* Stored data *
------
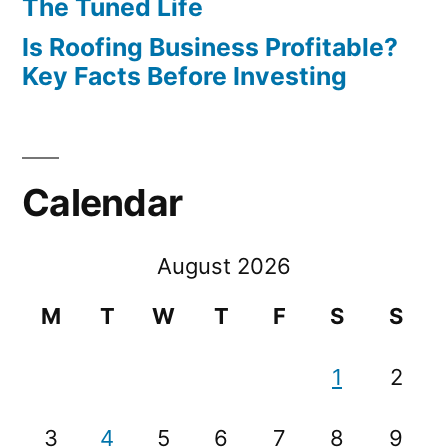
The Tuned Life
Is Roofing Business Profitable?
Key Facts Before Investing
Calendar
August 2026
M
T
W
T
F
S
S
1
2
3
4
5
6
7
8
9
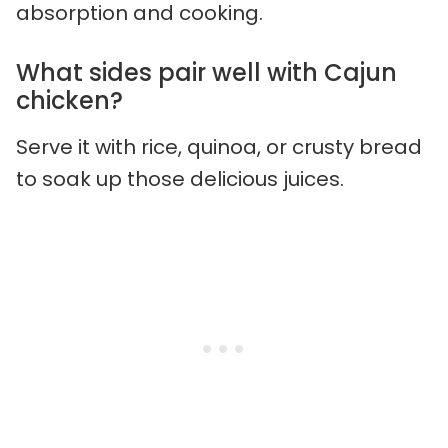
absorption and cooking.
What sides pair well with Cajun
chicken?
Serve it with rice, quinoa, or crusty bread
to soak up those delicious juices.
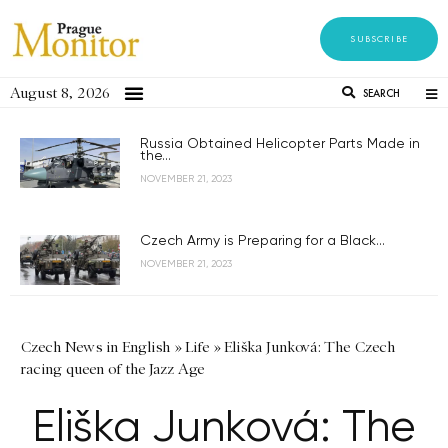
SUBSCRIBE
August 8, 2026
SEARCH
Russia Obtained Helicopter Parts Made in
the...
NOVEMBER 21, 2023
Czech Army is Preparing for a Black...
NOVEMBER 21, 2023
Czech News in English
»
Life
»
Eliška Junková: The Czech
racing queen of the Jazz Age
Eliška Junková: The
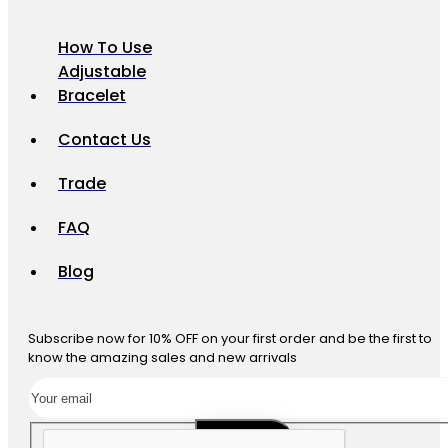
How To Use
Adjustable
Bracelet
Contact Us
Trade
FAQ
Blog
Subscribe now for 10% OFF on your first order and be the first to
know the amazing sales and new arrivals
SUBSCRIBE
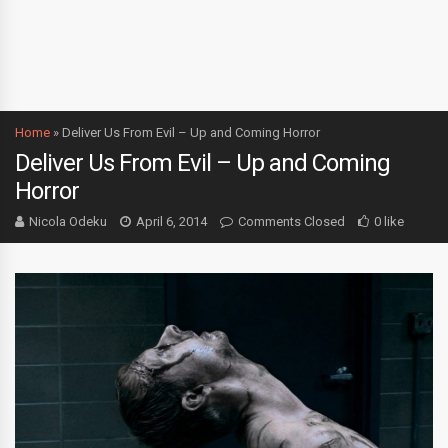
Home
»
Deliver Us From Evil – Up and Coming Horror
Deliver Us From Evil – Up and Coming
Horror
Nicola Odeku
April 6, 2014
Comments Closed
0 like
------
* About this task *
A faithful copy of all the lines above is needed, with the pictures omitted.

* Task solution *
The Tuned Life
Is Roofing Business Profitable?
Key Facts Before Investing
Calendar
August 2026
M
T
W
T
F
S
S
1
2
3
4
5
6
7
8
9
absorption and cooking.
What sides pair well with Cajun
chicken?
Serve it with rice, quinoa, or crusty bread
to soak up those delicious juices.
SUBSCRIBE
August 8, 2026
SEARCH
Russia Obtained Helicopter Parts Made in
the...
NOVEMBER 21, 2023
Czech Army is Preparing for a Black...
NOVEMBER 21, 2023
Czech News in English
»
Life
»
Eliška Junková: The Czech
racing queen of the Jazz Age
Eliška Junková: The
How To Use
Adjustable
Bracelet
Contact Us
Trade
FAQ
Blog
Subscribe now for 10% OFF on your first order and be the first to
know the amazing sales and new arrivals
SUBSCRIBE
Home
»
Deliver Us From Evil – Up and Coming Horror
Deliver Us From Evil – Up and Coming
Horror
Nicola Odeku
April 6, 2014
Comments Closed
0 like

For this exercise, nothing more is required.